God gave Arthur W. Pink a tough personality, a cutting edge, and a stubborn streak.  A milder man, a gentler message, and a smoother approach would not have carried in his day.

Arthur Pink’s greatest work and most abiding book is The Sovereignty of God.  Some years ago, Baker Book House published the book in hard cover, and quite a few copies were sold over the years, especially after Pink’s views became more acceptable (again) and interest rose in learning about the sovereignty of God.  Then Banner of Truth published a slightly abridged version of the book in paperback.  As usual, Banner did a fine job of putting together the more user friendly edition of the book, which excluded a couple of more difficult to digest chapters.  Banner of Truth also published Gleanings from Paul (in hardback), The Life of Elijah, Profiting from the Word, and some Pink titles translated into Spanish.

Life of Arthur W. Pink

Another Banner of Truth work is Iain H. Murray’s fine biography of Arthur Pink.  I am always partial to Iain Murray’s biography, and even though it has been many years since I read the book (which has since been revised and enlarged), I still remember it as a great read.

Often the word “dated” is applied to older books.  Perhaps that word is descriptive of much of Pink’s works, for he lived from 1886 to 1952.  The theological issues and battles have changed; the reception to Reformed theology is much improved; and the availability of good books has vastly increased.  I am sure that Mr. Pink would be amazed at the popularity of writers like R. C. Sproul, Tim Keller, and John Piper.  Going against the grain, as Pink did; adhering to a theology out of favor, as Pink did; and stubbornly standing alone, as Pink did, is not as necessary as it was in his day.  Besides, some of the more recent writers are better able to convey the great doctrines that are often opposed without being disagreeable sorts of preachers.

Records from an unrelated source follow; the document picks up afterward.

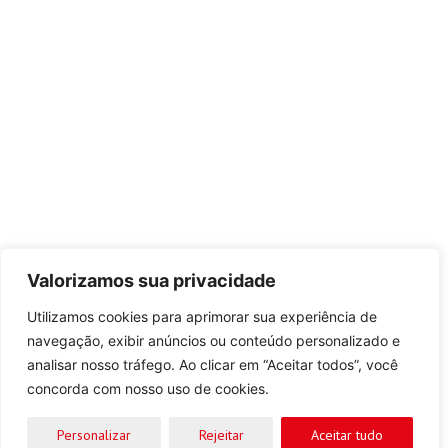
Valorizamos sua privacidade
Utilizamos cookies para aprimorar sua experiência de
navegação, exibir anúncios ou conteúdo personalizado e
analisar nosso tráfego. Ao clicar em “Aceitar todos”, você
concorda com nosso uso de cookies.
Solicite um orçamento
Personalizar
Rejeitar
Aceitar tudo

We are living in a new age as far as Reformed theology is concerned, especially as it relates to the Doctrines of Grace.  But there is a need to go back to the sources.  We need to read and promote the books and authors that carved out a niche for Calvinism back when Calvinism wasn’t cool.

The great Martyn Lloyd-Jones gave this advice to a young man in ministry:  “Don’t waste your time reading Barth and Brunner. You will get nothing from them to aid you with preaching. Read Pink.”  I do believe there is profit in Barth and Brunner, but for the best and most direct spiritual benefit, I agree, “Read Pink.”

Kyle Shepherd is a young man in a hurry.  He wants to see yet more good resources available to Christians, Christian families, homeschoolers, and others engaged in directly confronting and toppling the culture.  As the founder of a publication ministry called Visionarion Press,  Kyle promised several months ago to reveal a major publishing venture that would make a foundational work in Christian worldview thinking available again.

My mind was racing through a number of great books that could be secret reprint, but I guessed wrong every time.  Kyle Shepherd then announced that the book was Arthur W. Pink’s The Sovereignty of God.  Even if you already have the book, you will want to get copies (plural) of this book for your library and others.  The new edition includes the following features:

Hardback, smythe-sewn binding to last for decades
Scripture & Topical Indexes
Unabridged
Modern typesetting for easy reading

Put this book high on your want list.  No, go ahead and put it in your cart and get this classic work today.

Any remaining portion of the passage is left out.